Task to complete ▸
If a line of the listing contains the string "émergente", return that line.

Dataset records ▸
== Segment start ==

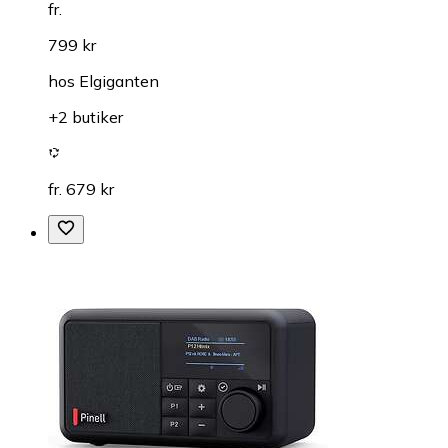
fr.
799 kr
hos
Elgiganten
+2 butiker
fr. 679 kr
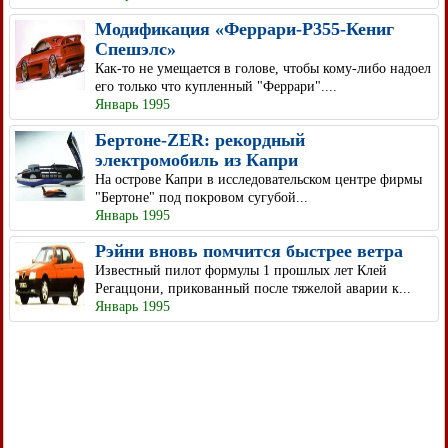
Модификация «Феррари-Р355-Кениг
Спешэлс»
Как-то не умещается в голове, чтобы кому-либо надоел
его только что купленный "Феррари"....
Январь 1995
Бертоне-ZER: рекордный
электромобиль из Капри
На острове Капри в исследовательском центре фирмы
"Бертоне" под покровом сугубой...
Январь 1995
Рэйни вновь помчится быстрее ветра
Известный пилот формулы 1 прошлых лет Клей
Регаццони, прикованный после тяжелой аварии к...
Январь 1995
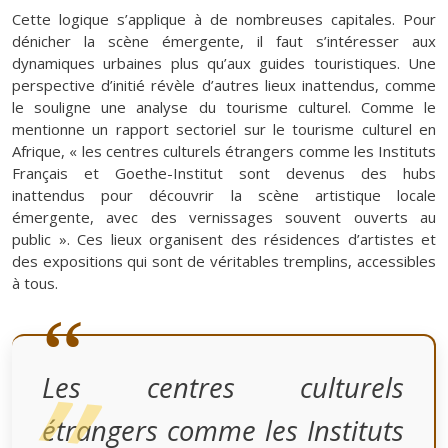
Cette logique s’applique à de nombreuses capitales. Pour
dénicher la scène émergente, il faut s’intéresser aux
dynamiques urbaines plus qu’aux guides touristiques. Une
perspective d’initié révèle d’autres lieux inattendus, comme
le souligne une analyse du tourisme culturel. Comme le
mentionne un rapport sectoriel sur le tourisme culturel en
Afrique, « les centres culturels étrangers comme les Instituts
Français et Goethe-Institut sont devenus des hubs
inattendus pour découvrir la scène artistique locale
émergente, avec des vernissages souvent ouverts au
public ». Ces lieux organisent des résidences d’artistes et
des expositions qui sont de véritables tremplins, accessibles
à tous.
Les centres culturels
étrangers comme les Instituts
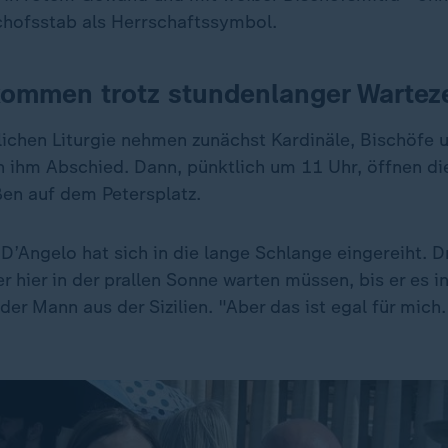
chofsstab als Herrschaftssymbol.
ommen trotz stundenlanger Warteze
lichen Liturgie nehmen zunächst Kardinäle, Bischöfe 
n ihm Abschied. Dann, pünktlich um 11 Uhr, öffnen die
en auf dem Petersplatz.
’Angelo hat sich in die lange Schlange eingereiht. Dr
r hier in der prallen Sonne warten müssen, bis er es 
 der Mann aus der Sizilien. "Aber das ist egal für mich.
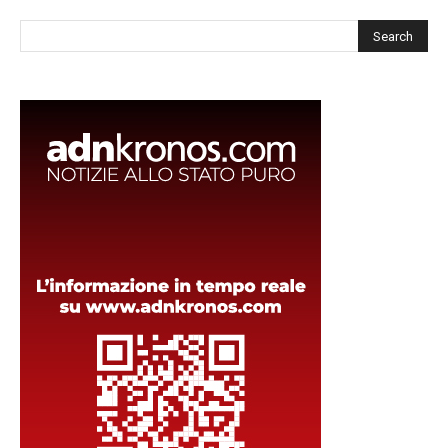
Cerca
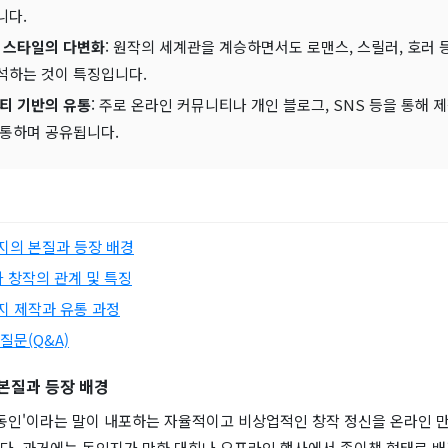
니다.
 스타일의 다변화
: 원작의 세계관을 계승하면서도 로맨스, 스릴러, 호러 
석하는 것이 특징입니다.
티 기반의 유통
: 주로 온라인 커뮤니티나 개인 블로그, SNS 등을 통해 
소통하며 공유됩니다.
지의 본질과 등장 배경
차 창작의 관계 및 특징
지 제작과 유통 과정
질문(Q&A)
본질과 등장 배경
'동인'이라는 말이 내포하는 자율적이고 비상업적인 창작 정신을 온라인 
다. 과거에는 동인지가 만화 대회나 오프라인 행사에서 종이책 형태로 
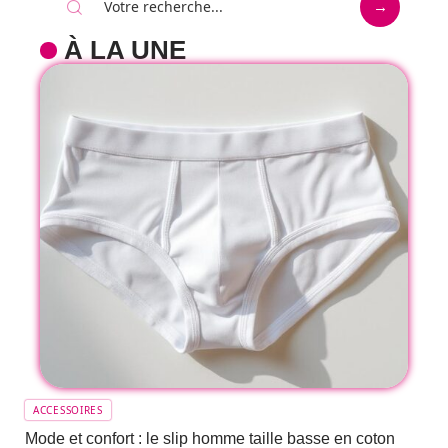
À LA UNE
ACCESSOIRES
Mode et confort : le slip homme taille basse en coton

== Segment end ==

Result for this task ▸
dénicher la scène émergente, il faut s’intéresser aux
émergente, avec des vernissages souvent ouverts au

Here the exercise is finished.